Carta de Epicuro a Heródoto

Seleções da Carta de Epicuro a Heródoto (Seções 63 a 82):

[63] Voltemos agora ao estudo das afeições e das sensações; pois este será o melhor método para provar que a alma é uma substância corporal composta de partículas de luz, difundida por todos os membros do corpo e apresentando uma grande analogia a uma espécie de espírito, possuindo uma mistura de calor semelhante a um tempo um, e em outro momento o outro desses dois princípios. Existe nela uma parte especial, dotada de extrema mobilidade, em consequência da excessiva leveza dos elementos que a compõem, e também em referência à sua simpatia mais imediata com o resto do corpo. É isso que as faculdades da alma provam suficientemente, e as paixões, e a mobilidade de sua natureza, os pensamentos e, em uma palavra, tudo cuja privação é a morte. Devemos admitir que é especialmente na alma que reside o princípio da sensação. 

[64] Ao mesmo tempo, ela não possuiria esse poder se não fosse envolvido pelo resto do corpo que a comunica e, por sua vez, o recebe; mas apenas em certa medida; pois existem certas afeições da alma das quais ela não é capaz. É por essa razão que, quando a alma se afasta, o corpo não é mais possuidor de sensação; pois não tem esse poder (ou seja, o da sensação) em si; por outro lado, esse poder só pode se manifestar na alma através do corpo. A alma, refletindo as manifestações realizadas na substância que a cerca, realiza em si mesma, em uma virtude ou poder que lhe pertence, os afetos sensíveis, e imediatamente os comunica ao corpo em virtude dos laços recíprocos de simpatia que o uni ao corpo.

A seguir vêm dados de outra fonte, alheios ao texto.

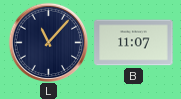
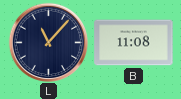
B: 11:07 -> 11:08
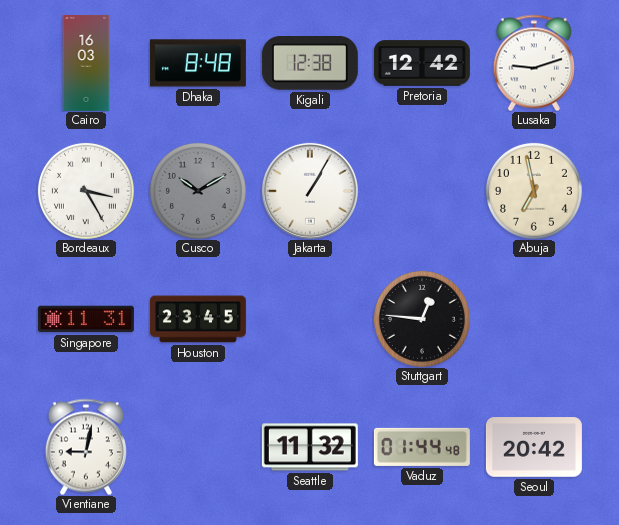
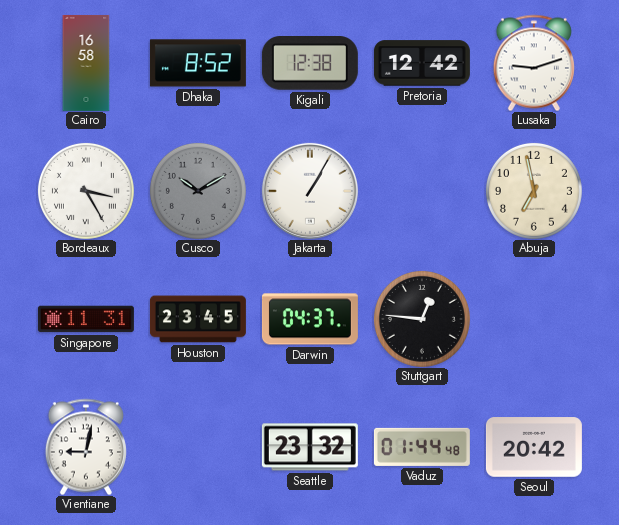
Cairo: 16:03 -> 16:58
Dhaka: 8:48 -> 8:52
Darwin: none -> 04:37
Seattle: 11:32 -> 23:32
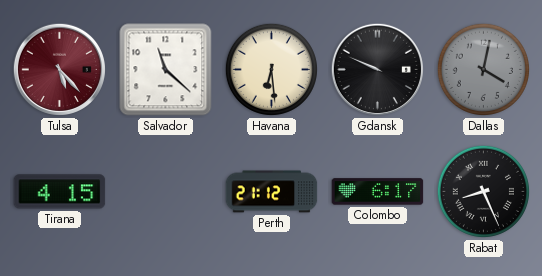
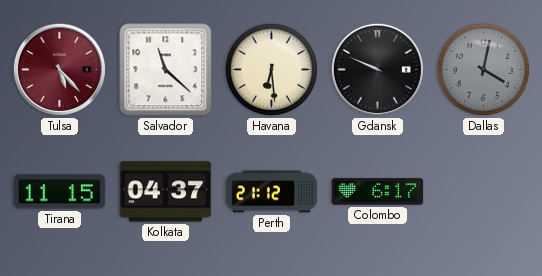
Tirana: 4:15 -> 11:15
Kolkata: none -> 04:37
Rabat: 8:26 -> none
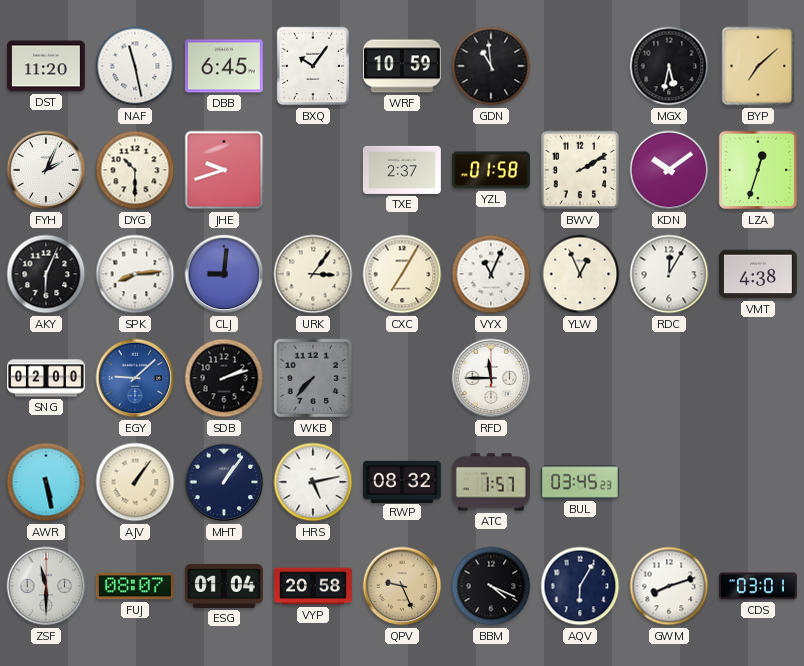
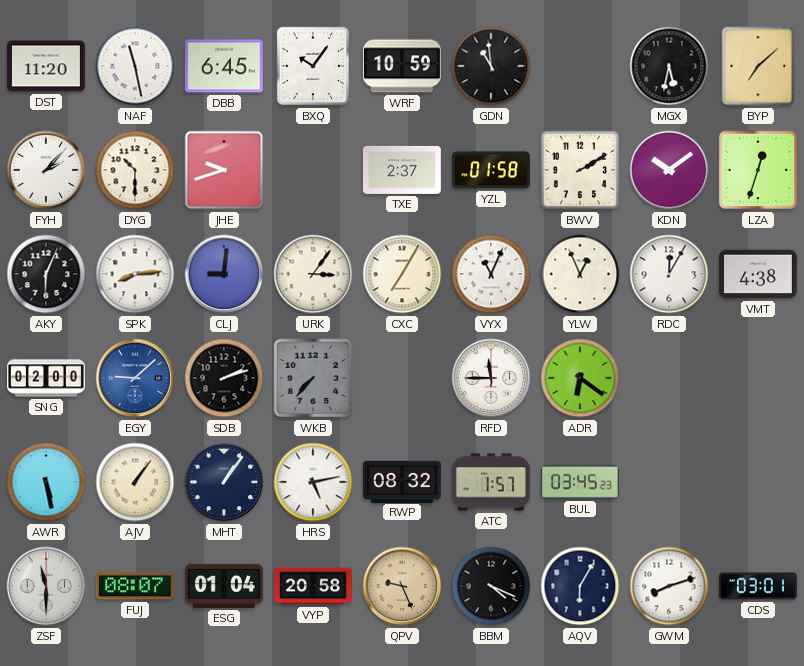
FYH: 2:04 -> 2:07
ADR: none -> 6:21
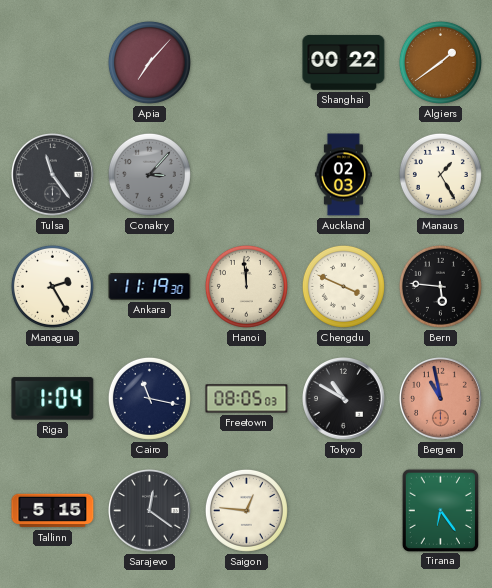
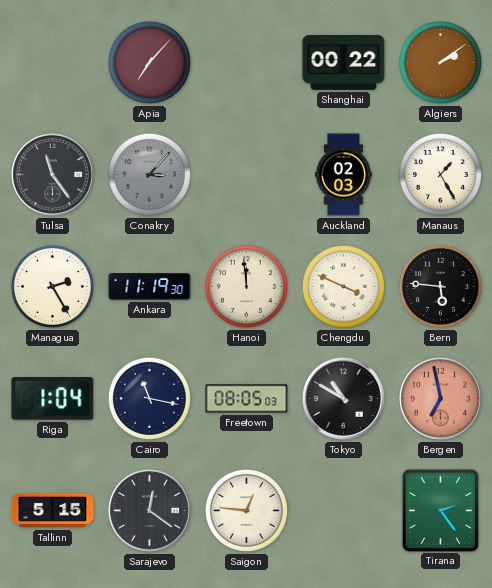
Algiers: 1:39 -> 2:09
Bergen: 10:58 -> 6:58
Tirana: 6:24 -> 2:24
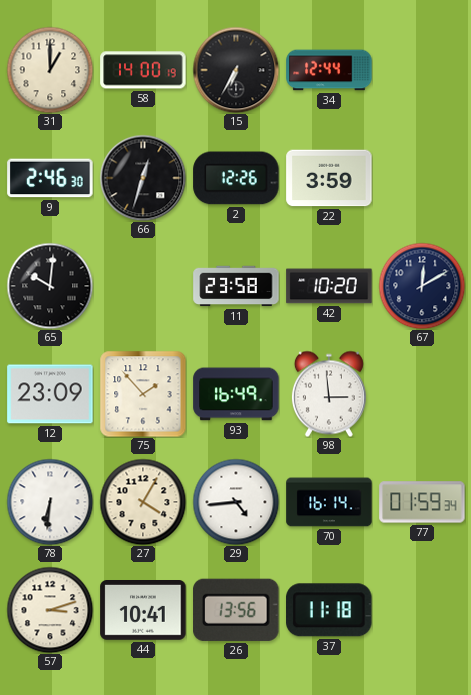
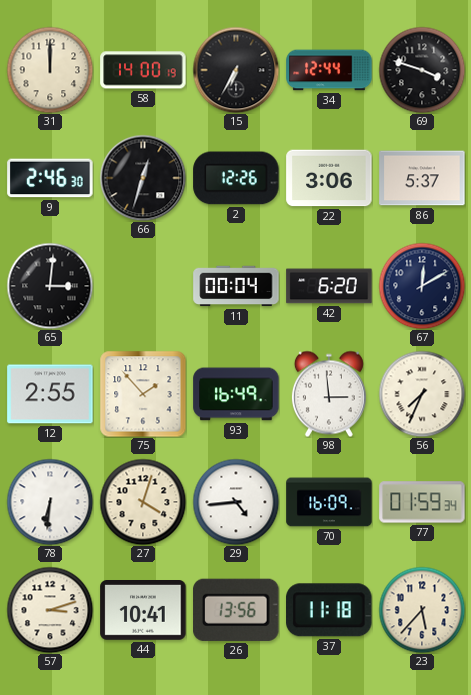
31: 1:00 -> 12:00
69: none -> 3:48
22: 3:59 -> 3:06
86: none -> 5:37
65: 10:01 -> 3:01
11: 23:58 -> 00:04
42: 10:20 -> 6:20
12: 23:09 -> 2:55
56: none -> 7:34
27: 4:05 -> 4:03
70: 16:14 -> 16:09
23: none -> 5:37
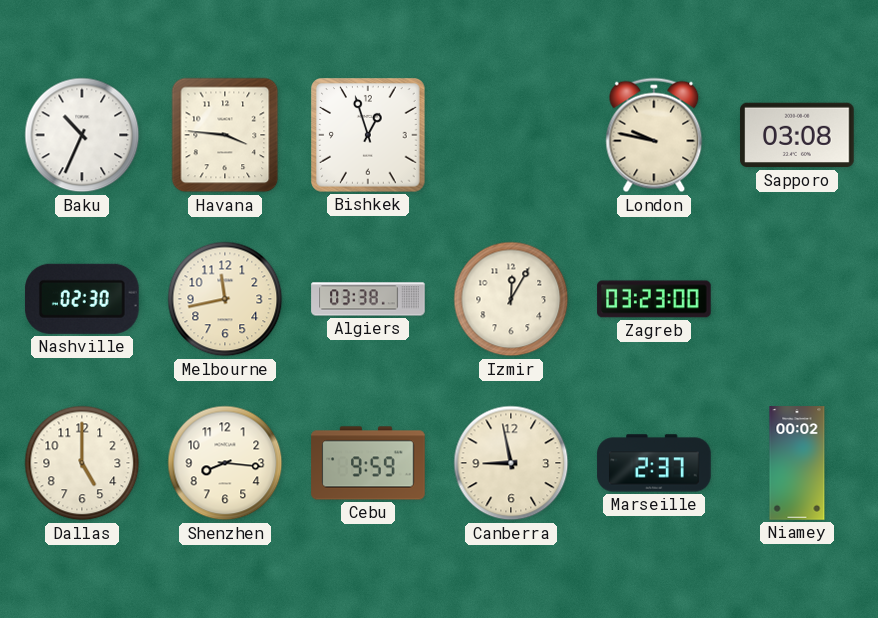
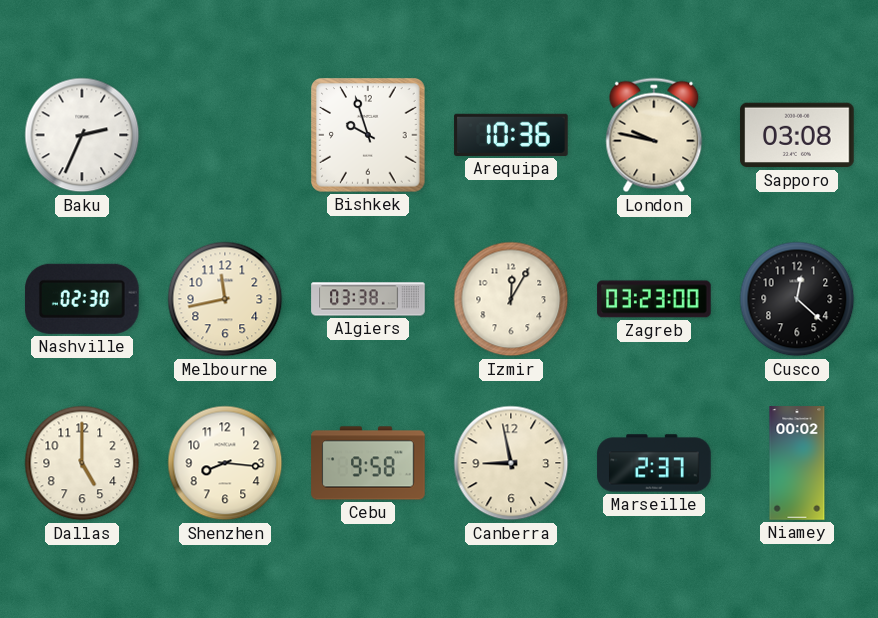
Baku: 10:34 -> 2:34
Havana: 3:46 -> none
Bishkek: 12:57 -> 9:57
Arequipa: none -> 10:36
Cusco: none -> 12:22
Cebu: 9:59 -> 9:58
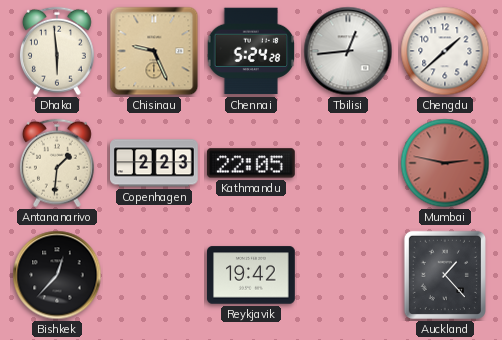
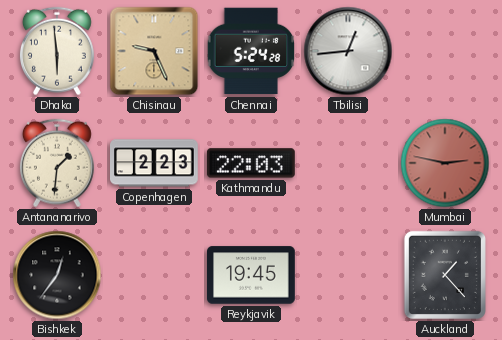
Chengdu: 1:38 -> none
Kathmandu: 22:05 -> 22:03
Bishkek: 12:37 -> 12:36
Reykjavik: 19:42 -> 19:45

[65] essa é a razão pela qual a destruição de uma parte do corpo não leva a cessar todos os sentimentos da alma enquanto ela reside no corpo, desde que os sentidos ainda preservem alguma energia; embora, no entanto, a dissolução da cobertura corporal, o resto do corpo, por outro lado, mesmo quando permanece, como um todo, ou em qualquer parte, perde todo o sentimento pela dispersão desse agregado de átomos, qualquer que seja, que forma a alma. Quando toda a combinação do corpo é dissolvida, a alma também é dissolvida e deixa de reter as faculdades que antes eram inerentes a ele, e especialmente o poder do movimento; de modo que a sensação pereça igualmente no que diz respeito à alma;

[66] pois é impossível imaginar que ainda sinta, a partir do momento em que não esteja mais nas mesmas condições de existência, e não possua mais os mesmos movimentos de existência em referência ao mesmo sistema orgânico; a partir do momento, enfim, quando as coisas que a cobrem e a circundam não são mais tais, retém nelas os mesmos movimentos de antes da parte racional que tem seu assento no peito, como é provado pelas emoções de medo e alegria. Ele acrescenta que o sono é produzido quando as partes da alma difundidas por todo o corpo se concentram ou quando se dispersam e escapam pelos poros do corpo; partículas emanam de todos os corpos. (da parte racional que tem seu assento no peito, como é provado pelas emoções de medo e alegria. Ele acrescenta que o sono é produzido quando as partes da alma difundidas por todo o corpo se concentram ou quando se dispersam e escapam pelos poros do corpo; partículas emanam de todos os corpos.)

[67] Deve-se observar também que eu uso a palavra incorpórea no significado usual da palavra, para expressar aquilo que em si é concebido como tal. Agora, nada pode ser concebido em si como incorpóreo, exceto o vazio; mas o vazio não pode ser passivo ou ativo; é apenas a condição e o local do movimento. Consequentemente, aqueles que fingiram que a alma é incorpórea, palavras absolutas destituídas de sentido; pois, se tivesse esse caráter, não seria capaz de fazer ou sofrer nada; mas, como é, vemos claramente que é suscetível a ambas as circunstâncias.

[68] Vamos então aplicar todo esse raciocínio às afeições e sensações, lembrando as idéias que estabelecemos no início, e então veremos claramente que esses princípios gerais contêm uma solução exata de todos os casos particulares. Quanto às formas, matizes, magnitudes, peso e outras qualidades que se consideram atributos, seja de todo corpo, ou apenas daqueles corpos visíveis e percebidos pelos sentidos, esse é o ponto de vista. visão sob a qual eles devem ser considerados: eles não são substâncias particulares, com uma existência peculiar própria, pois isso não pode ser concebido; nem se pode dizer mais que não têm realidade alguma. 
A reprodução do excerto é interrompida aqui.